Event–based biogeographic methods rely on explicit models with states (distributions) and transitions between states (biogeographic processes). The most commonly used model includes four different processes (PAGE, 1995): vicariance, duplication, extinction and dispersal. Vicariance (v) is allopatric speciation in response to a general dispersal barrier (i.e., a barrier affecting many organisms simultaneously). Duplication (d) is sympatric speciation or, alternatively, allopatric speciation due to idiosyncratic events such as a temporary dispersal barrier affecting only a single organism lineage. Extinction (e) may simply mean that organisms become extinct in an area but it can also result from the organisms occupying only part of a large ancestral area and therefore being absent in one of the fragments resulting from division of this area. Dispersal (i) occurs when organisms colonize a new area separated from their original distribution by a dispersal barrier; this is assumed to be followed by allopatric speciation separating the lineages in the new and old areas.
Once each event type is associated with a cost, the cost of fitting a TAC to a particular GAC can be found by simply summing over the implied events. The GAC with the lowest cost, the most parsimonious GAC, is that which best explains the taxon distributions in the TAC. This optimal GAC can be found, for instance, by explicit enumeration of all possible GACs or by heuristic search for the best GAC. Because inference is based on cost minimization, this approach may be referred to as parsimony–based tree fitting. Similar methods are applicable to problems in coevolutionary inference and in gene tree–species tree fitting (RONQUIST, 1995, 1998a; PAGE & CHARLESTON, 1998).
An important problem in event-based methods is to find the cost for each type of biogeographic process. The most common approach is to work with simple event–cost assignments that focus on one or two of the events and ignore the others (RONQUIST & NYLIN, 1990; RONQUIST, 1995). An example of this is Maximum vicariance (or Maximum cospeciation; PAGE, 1995; RONQUIST, 1998a, 1998b), in which vicariance events are maximized by associating them with a negative cost (a “benefit”, v = – 1), whereas the other events are not considered in the calculations (duplication (d) = extinction (e) = dispersal (i) = 0). The other approach is to set the cost assignments according to some optimality criterion. A reasonable optimality criterion is to maximize the likelihood of finding phylogenetically conserved distribution patterns (RONQUIST, 1998a, 1998b, in press). Assume that we test for conserved distribution patterns by randomly permuting the terminal taxa of the TAC and comparing the cost of the permuted data sets with the cost of the original data set. Examination of simulated and real data suggests that, in most cases, chances of finding conserved patterns are best when duplication and vicariance events carry a small cost relative to extinctions and dispersals (RONQUIST, in press). This occurs because both vicariance and duplication are phylogenetically constrained processes, whereas dispersal and extinction are not. In practice, it is often found that the optimal solution is the same under a relatively wide range of event–cost assignments. In the examples discussed in this paper, the cost of vicariance (v) and duplication (d) events are arbitrarily set to 0.01; extinction events (e) to 1.0; and dispersal events (i) to 2.0.

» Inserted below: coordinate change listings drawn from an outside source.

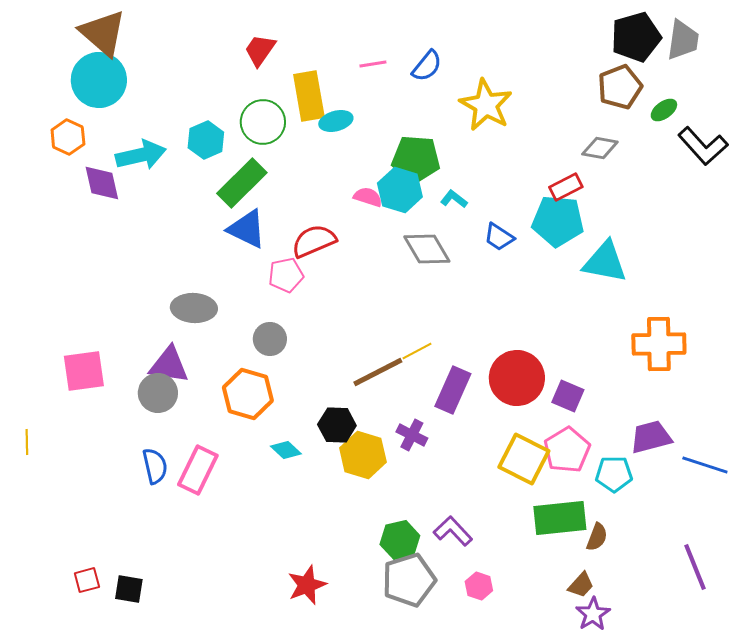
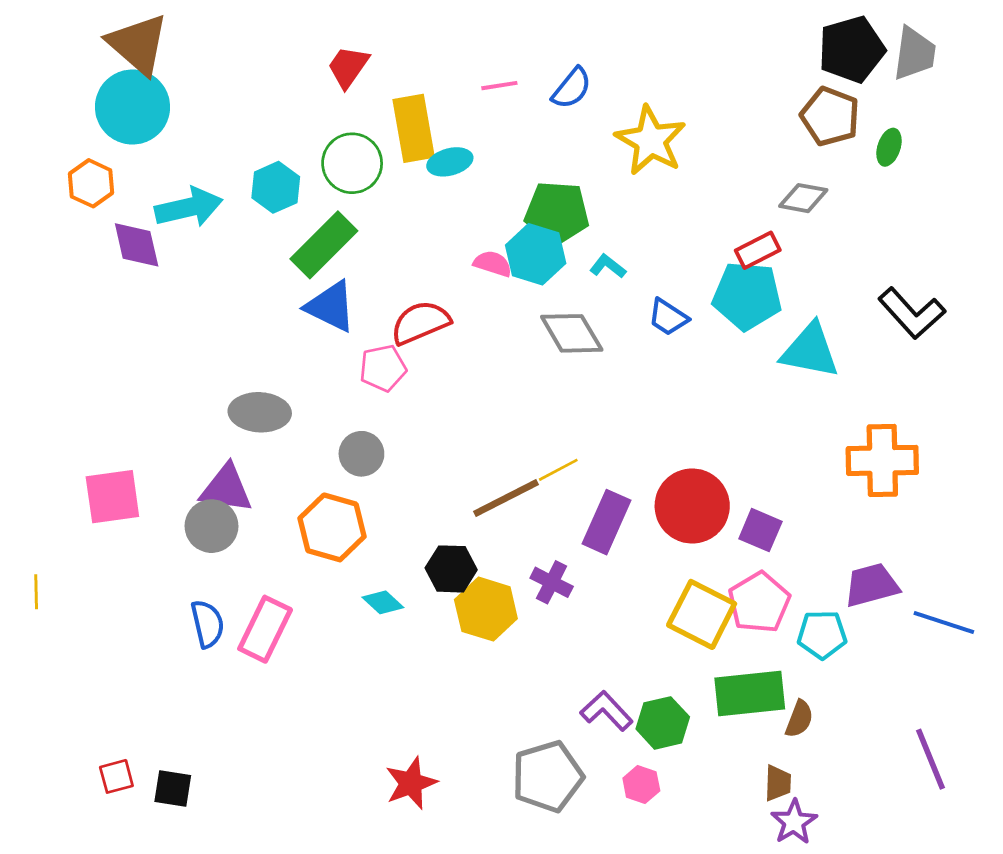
brown pentagon: (620, 87) -> (830, 116), turned -30
green ellipse: (664, 110) -> (889, 147), turned -36
black L-shape: (703, 146) -> (912, 313), moved
green hexagon: (400, 540) -> (663, 723), moved
brown trapezoid: (581, 585) -> (778, 783), turned -40

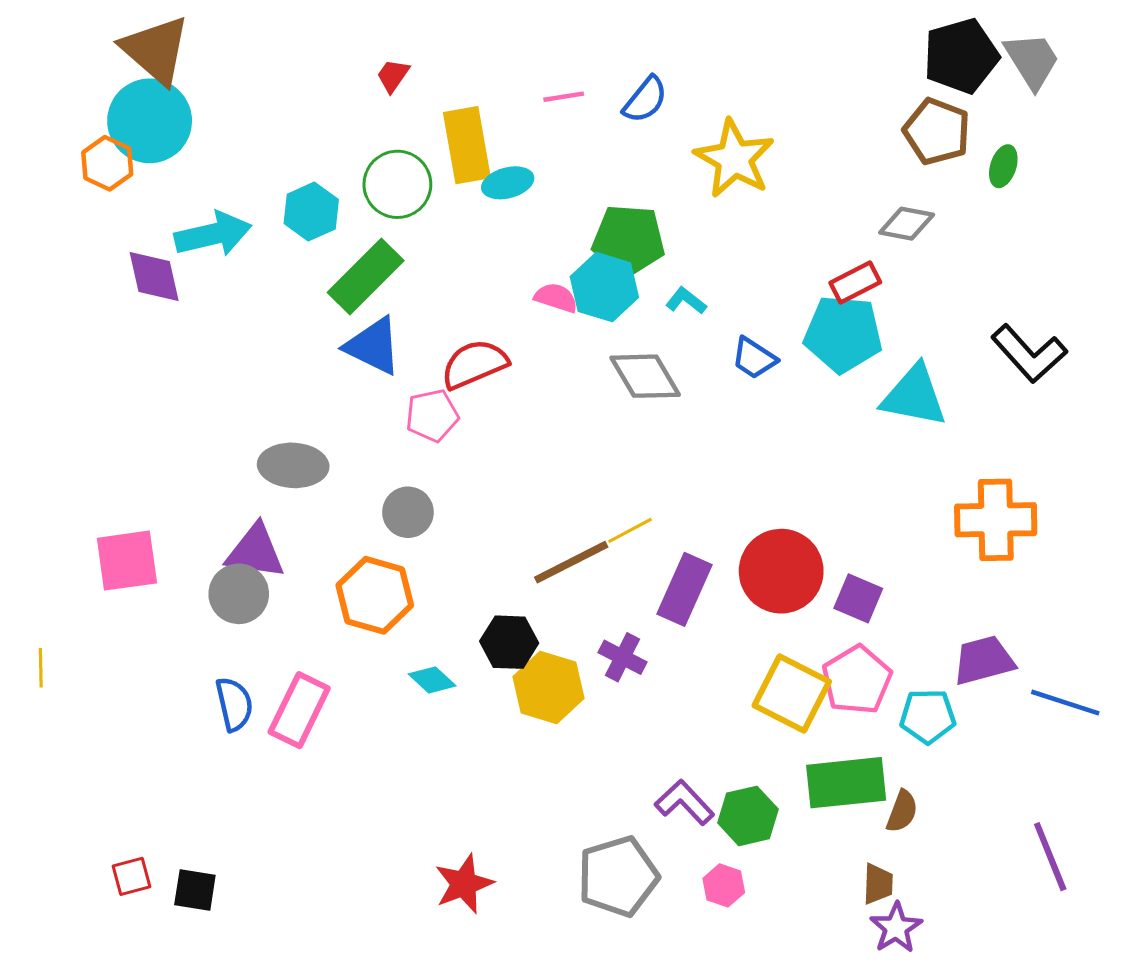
gray trapezoid: (914, 53) -> (1032, 60), turned -40
red trapezoid: (348, 67) -> (393, 76), size x0.7
orange hexagon: (91, 183) -> (107, 163), moved

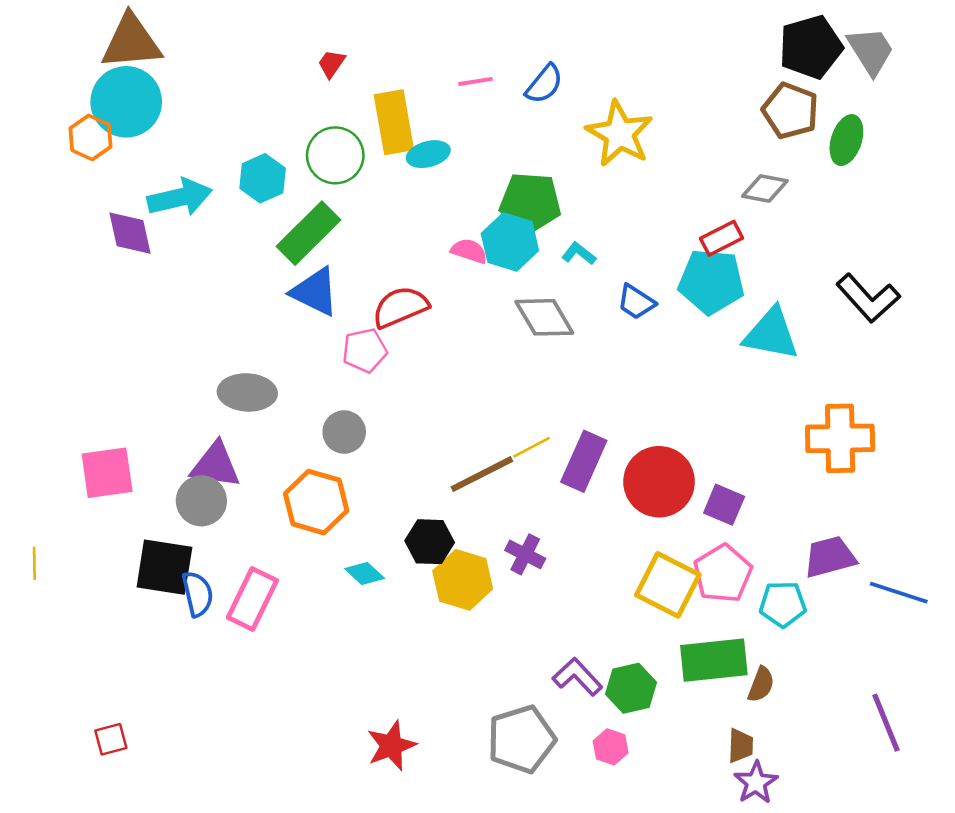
brown triangle: (156, 50) -> (131, 42), turned -46
green ellipse: (1003, 166) -> (846, 140), size x1.4
purple rectangle: (684, 589) -> (584, 461), moved
black square: (195, 890) -> (164, 567), moved, size x1.6

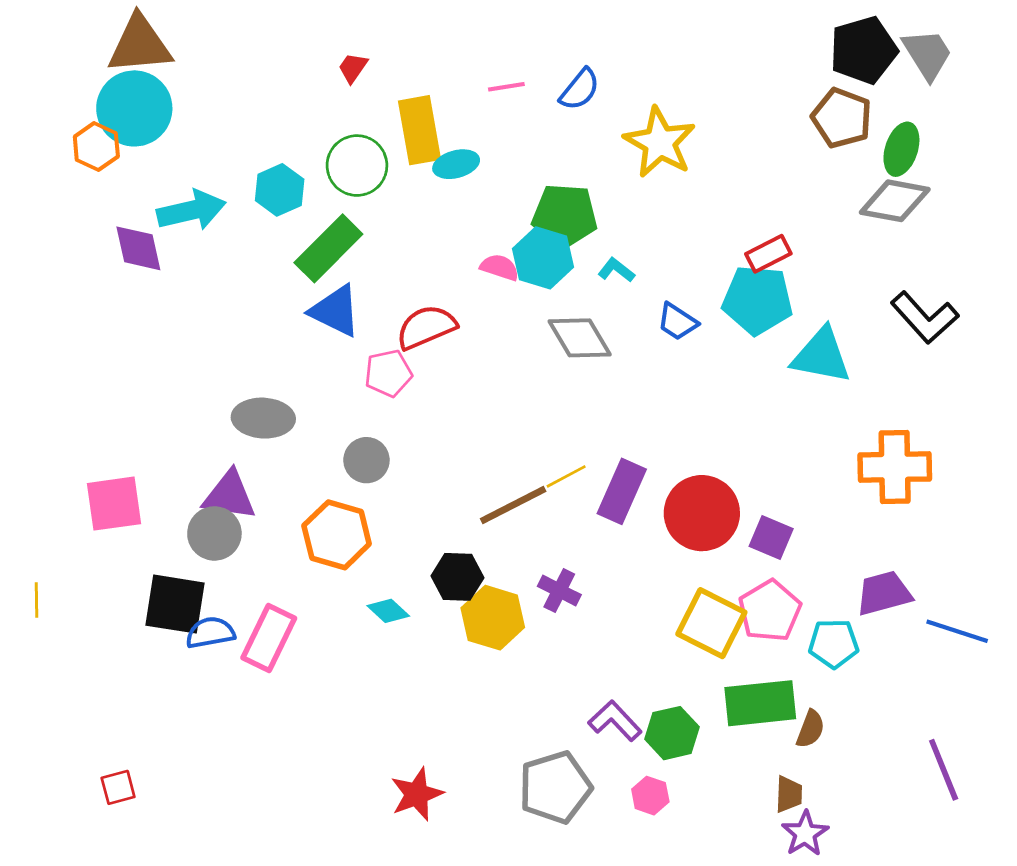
gray diamond: (765, 189) -> (895, 201), moved, size x1.4
blue semicircle: (198, 594) -> (210, 633), turned -87

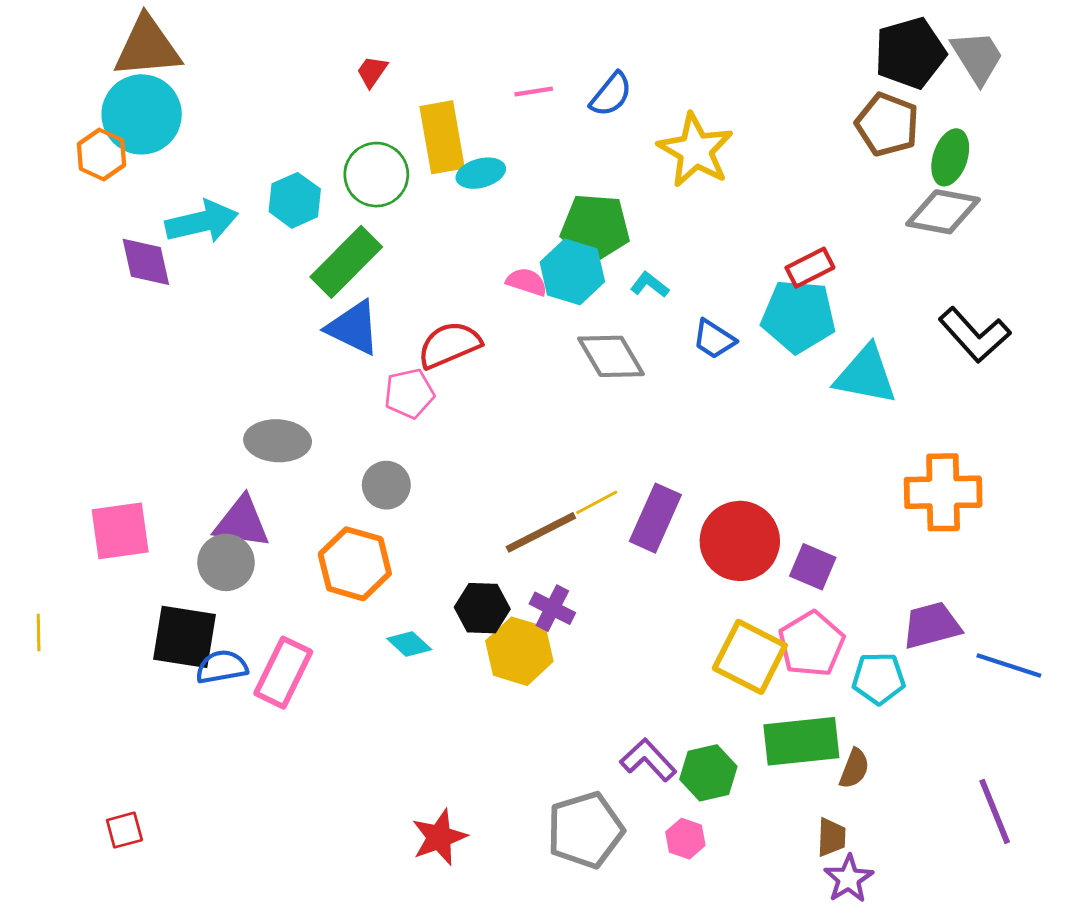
purple cross: (559, 591) -> (552, 608), moved

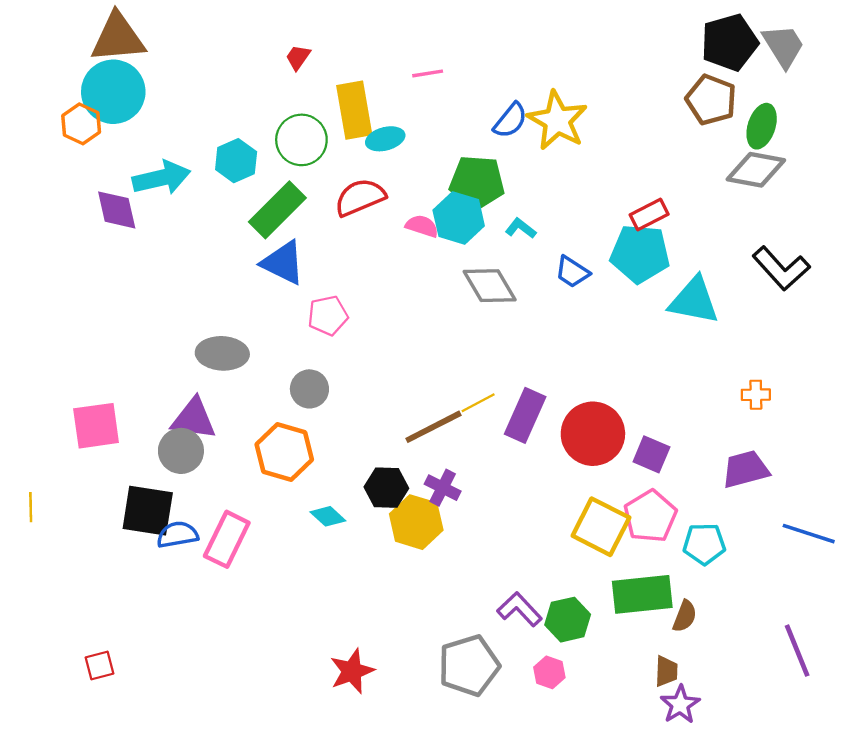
blue semicircle: (611, 94) -> (510, 120), moved
red semicircle: (449, 345) -> (360, 197), moved
orange cross: (943, 492) -> (756, 395), size x0.5
purple trapezoid: (932, 625) -> (746, 469), moved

A simple example may illustrate parsimony– based tree fitting in historical biogeography. Consider a TAC with four terminals distributed in four areas (fig. 3a). Each possible GAC for the four areas (there are 15 in all) is fitted in turn to the TAC. For example, only three vicariance events are needed to fit the TAC to GAC1 (fig. 3b), whereas extra dispersal and extinction events must be postulated to explain the observed TAC on GAC2 and GAC3 (figs. 3c–d), and extra duplication and extinction events are needed for GAC4 (fig. 3e). Clearly, GAC1 will be the most parsimonious solution among those considered in figure 3 given the chosen event– cost assignments. Actually, GAC1 will remain optimal under a much wider range of cost assignments: as long as dispersals and extinctions cost more than vicariance events, the optimal solution will be the same. By explicitly enumerating all the 15 GACs and finding the cost of fitting each of them to the given TAC, it can also be demonstrated that GAC1 is the optimal solution.
The optimal reconstruction and the cost for any TAC–GAC combination can be found using fast dynamic programming algorithms (RONQUIST, 1998b). This means that a particular GAC can be fitted to a large set of TACs quickly. Nevertheless, searching for the best GAC using exhaustive algorithms is impractical for problems with more than around 10 areas, in which case heuristic algorithms or other types of exact algorithms should be used instead.